## WHAT YOU HAVE TO DO:
Please transcribe, exactly and only, the lines of the records below from the one holding "What do you see at coordinates (237, 2275)" to the very end.

## SUPPLIED DATA:
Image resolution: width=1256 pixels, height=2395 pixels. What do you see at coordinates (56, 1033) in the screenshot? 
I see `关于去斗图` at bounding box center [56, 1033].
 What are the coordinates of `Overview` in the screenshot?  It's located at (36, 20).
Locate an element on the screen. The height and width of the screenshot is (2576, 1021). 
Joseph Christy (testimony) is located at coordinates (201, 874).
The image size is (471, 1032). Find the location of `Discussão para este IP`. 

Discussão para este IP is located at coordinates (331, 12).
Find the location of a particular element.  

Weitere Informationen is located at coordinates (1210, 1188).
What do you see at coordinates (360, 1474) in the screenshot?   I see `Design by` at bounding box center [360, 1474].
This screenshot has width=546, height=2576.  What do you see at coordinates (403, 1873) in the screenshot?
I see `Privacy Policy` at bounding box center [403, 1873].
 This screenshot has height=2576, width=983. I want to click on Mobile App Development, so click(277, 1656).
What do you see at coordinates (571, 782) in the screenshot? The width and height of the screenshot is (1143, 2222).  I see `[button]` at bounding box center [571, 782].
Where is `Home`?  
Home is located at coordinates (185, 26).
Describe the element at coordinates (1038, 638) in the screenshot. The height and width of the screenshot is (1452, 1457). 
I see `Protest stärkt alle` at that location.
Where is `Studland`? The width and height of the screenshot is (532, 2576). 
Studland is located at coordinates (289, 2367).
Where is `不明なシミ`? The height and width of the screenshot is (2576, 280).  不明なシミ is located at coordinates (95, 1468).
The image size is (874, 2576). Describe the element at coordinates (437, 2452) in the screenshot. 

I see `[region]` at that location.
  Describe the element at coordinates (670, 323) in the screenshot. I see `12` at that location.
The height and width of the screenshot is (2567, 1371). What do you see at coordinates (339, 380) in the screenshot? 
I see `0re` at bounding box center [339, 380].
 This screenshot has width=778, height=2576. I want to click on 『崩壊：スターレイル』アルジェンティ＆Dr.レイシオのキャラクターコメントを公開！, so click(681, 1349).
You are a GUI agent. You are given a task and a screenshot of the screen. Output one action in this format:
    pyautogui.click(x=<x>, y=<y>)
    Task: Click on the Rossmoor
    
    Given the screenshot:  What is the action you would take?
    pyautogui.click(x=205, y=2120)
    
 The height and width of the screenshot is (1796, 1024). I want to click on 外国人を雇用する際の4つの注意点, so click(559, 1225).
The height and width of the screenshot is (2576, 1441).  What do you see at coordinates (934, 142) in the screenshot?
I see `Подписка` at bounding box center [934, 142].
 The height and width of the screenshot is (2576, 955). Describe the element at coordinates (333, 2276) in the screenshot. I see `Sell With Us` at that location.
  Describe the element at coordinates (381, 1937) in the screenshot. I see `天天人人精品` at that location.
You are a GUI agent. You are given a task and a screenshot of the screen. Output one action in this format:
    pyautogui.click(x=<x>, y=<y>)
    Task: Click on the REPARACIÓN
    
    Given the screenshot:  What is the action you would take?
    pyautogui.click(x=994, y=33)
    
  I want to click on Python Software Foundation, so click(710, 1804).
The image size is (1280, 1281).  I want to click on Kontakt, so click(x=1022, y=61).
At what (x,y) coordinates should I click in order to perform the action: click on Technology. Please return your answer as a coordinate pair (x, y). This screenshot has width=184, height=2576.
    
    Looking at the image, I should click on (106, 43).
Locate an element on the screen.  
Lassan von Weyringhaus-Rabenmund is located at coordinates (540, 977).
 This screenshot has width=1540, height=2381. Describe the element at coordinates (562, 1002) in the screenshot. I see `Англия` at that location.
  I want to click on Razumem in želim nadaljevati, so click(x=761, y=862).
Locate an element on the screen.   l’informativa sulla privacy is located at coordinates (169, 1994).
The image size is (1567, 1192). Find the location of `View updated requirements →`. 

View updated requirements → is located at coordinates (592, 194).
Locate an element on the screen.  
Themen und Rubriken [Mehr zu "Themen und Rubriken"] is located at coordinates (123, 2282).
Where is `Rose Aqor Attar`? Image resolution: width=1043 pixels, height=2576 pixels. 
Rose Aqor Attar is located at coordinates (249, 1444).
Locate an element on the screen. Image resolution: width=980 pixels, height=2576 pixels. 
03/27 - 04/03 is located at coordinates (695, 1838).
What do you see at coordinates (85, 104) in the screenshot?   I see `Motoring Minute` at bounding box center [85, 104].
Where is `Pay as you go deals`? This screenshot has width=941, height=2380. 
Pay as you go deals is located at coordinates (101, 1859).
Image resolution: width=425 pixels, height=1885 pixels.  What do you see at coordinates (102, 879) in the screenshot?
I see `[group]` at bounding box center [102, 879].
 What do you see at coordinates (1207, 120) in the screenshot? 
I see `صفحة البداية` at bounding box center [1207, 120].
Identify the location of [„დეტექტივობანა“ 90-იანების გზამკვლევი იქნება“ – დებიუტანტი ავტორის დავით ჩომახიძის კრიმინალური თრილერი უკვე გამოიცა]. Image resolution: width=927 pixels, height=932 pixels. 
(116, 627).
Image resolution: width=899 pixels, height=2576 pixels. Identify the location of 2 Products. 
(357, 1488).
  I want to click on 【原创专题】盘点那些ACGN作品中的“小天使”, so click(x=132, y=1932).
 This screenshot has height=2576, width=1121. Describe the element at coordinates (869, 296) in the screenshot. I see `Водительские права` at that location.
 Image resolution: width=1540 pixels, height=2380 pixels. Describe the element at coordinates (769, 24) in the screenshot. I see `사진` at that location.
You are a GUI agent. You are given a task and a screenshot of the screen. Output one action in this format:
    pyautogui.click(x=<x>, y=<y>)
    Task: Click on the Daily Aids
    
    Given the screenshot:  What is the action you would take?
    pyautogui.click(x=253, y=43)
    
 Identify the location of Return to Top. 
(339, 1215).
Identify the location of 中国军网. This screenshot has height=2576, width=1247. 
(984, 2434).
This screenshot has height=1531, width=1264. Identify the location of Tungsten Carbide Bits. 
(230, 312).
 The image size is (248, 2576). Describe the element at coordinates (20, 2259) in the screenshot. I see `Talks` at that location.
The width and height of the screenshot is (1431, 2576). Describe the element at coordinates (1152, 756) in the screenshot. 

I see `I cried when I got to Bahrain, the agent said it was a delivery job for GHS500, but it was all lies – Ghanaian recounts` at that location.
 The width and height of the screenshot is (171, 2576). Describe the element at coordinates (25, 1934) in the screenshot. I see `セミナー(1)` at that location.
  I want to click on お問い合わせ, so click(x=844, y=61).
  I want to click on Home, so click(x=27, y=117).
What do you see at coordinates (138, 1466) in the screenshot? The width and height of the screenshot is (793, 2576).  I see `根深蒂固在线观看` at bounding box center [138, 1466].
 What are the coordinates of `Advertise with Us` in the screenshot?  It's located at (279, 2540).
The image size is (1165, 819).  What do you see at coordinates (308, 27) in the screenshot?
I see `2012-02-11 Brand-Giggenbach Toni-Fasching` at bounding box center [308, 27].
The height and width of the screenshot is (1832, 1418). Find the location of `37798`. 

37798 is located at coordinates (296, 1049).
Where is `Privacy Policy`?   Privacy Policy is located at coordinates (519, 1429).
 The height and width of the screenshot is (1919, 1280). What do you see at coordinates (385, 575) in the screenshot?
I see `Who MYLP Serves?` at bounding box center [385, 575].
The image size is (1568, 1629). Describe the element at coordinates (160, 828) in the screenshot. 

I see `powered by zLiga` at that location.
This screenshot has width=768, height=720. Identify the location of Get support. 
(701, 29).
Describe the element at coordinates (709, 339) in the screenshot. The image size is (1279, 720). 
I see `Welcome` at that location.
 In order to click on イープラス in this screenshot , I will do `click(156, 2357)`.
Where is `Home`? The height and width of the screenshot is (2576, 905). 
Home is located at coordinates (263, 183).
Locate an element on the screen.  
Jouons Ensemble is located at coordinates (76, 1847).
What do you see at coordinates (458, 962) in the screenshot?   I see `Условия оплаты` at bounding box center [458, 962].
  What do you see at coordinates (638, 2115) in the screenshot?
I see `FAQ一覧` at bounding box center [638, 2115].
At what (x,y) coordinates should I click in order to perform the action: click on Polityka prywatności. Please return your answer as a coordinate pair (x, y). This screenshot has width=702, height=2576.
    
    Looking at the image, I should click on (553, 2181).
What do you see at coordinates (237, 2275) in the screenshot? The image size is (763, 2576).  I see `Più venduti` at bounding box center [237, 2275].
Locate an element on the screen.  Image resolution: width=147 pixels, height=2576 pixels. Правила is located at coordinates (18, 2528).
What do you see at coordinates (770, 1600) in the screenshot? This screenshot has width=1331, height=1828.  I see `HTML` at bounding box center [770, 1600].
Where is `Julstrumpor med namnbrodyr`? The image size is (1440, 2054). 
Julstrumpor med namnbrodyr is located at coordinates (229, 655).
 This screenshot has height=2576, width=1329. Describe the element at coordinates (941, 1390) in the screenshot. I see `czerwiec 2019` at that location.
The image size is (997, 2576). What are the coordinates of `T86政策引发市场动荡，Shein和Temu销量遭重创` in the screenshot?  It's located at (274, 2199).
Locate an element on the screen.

## RESPONSE:
What do you see at coordinates (237, 2275) in the screenshot? The image size is (763, 2576).  I see `Più venduti` at bounding box center [237, 2275].
Locate an element on the screen.  Image resolution: width=147 pixels, height=2576 pixels. Правила is located at coordinates (18, 2528).
What do you see at coordinates (770, 1600) in the screenshot? This screenshot has width=1331, height=1828.  I see `HTML` at bounding box center [770, 1600].
Where is `Julstrumpor med namnbrodyr`? The image size is (1440, 2054). 
Julstrumpor med namnbrodyr is located at coordinates (229, 655).
 This screenshot has height=2576, width=1329. Describe the element at coordinates (941, 1390) in the screenshot. I see `czerwiec 2019` at that location.
The image size is (997, 2576). What are the coordinates of `T86政策引发市场动荡，Shein和Temu销量遭重创` in the screenshot?  It's located at (274, 2199).
Locate an element on the screen.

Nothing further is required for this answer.